The smaller Mt’k’vari river. Downstream is Mtskheta, then Tbilisi, then the Caspian Sea.

     Amazing stuff, and from here we walked back to the gate and the car. The guide had several times mentioned that future archaeological work at the caves was planned, and I offered her some money, asking if it would help with the funding, which she accepted. There are thousands of women in Georgia called Tamar, after Tamar the Great, ruler of the country from 1184 to 1213.  She was such an influential and successful queen that she was actually given the title mepe, which means king.

     By the entrance to the site was a refreshment stand, which sold something I’d been wanting to try: wine ice-cream! We’d never heard of this before, and it came as a cornet into which was furled a lilac cone. It was definitely more grapey than winey, and of course that’s bound to be the case, but I dare say there was wine involved somewhere, and it was tasty in the now boiling heat. Up on the open caves it had been warm but breezy, high above the river and surrounding wide countryside, but down by the cars it was pretty heavy now.

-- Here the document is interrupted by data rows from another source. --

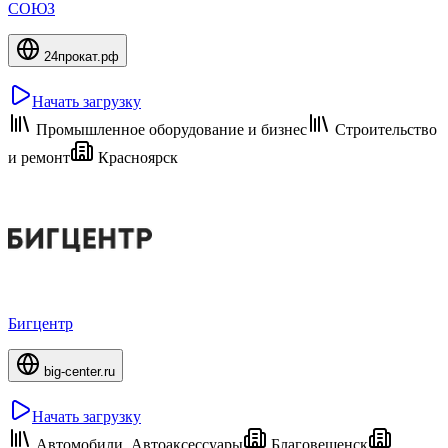
СОЮЗ
24прокат.рф
Начать загрузку
Промышленное оборудование и бизнес
Строительство
и ремонт
Красноярск
Бигцентр
big-center.ru
Начать загрузку
Автомобили, Автоаксессуары
Благовещенск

     So we headed off, back west again now, and soon into a very green forest. This drive was to be a bit of a haul, about 2 ½ hours, and most of this was spent just winding through this lush scenery.  Sometimes down by the river on the valley floor, sometimes on higher roads in the trees. At one point we went through a tunnel, which Lasha said was the midpoint between east and west Georgia.  Soon after this we stopped briefly at a glade, in a pine forest off the road. It was a very ramshackle set of buildings, almost gypsy-like.  Some people were playing loud music and having a party in one of the empty stalls at the back, there were some cafes and seats among the trees by the road. I wandered around a bit, and came across an old wagon like the Wild West, that looked like it had once been a very small bar. I peered in through the cracked windows and heard a rumbling noise. I looked away, and through the trees saw a herd of cows running towards me.  It wasn’t a charge, but neither was it an amble, they were aiming for something, and never having met them before I presumed it wasn’t me. As usual, intrigue and interest overrode any fear I should have had, or you could say stupidity held me firmly in the path of the marauding cattle, but with about 20 yards to spare, the leader veered left, towards the road.  The rest all followed, and strode headlong onto the tarmac. Fortunately this was not a busy section and no cars were nearby, so the herd passed across into the woods on the other side without any danger, though a few of the stall and cafe owners shouted and tried to impede them. They disappeared into the trees, yet there were a few stragglers, slower cows with less impetus, who trampled down towards me then across the road. But it had certainly taken me, and everyone, by surprise.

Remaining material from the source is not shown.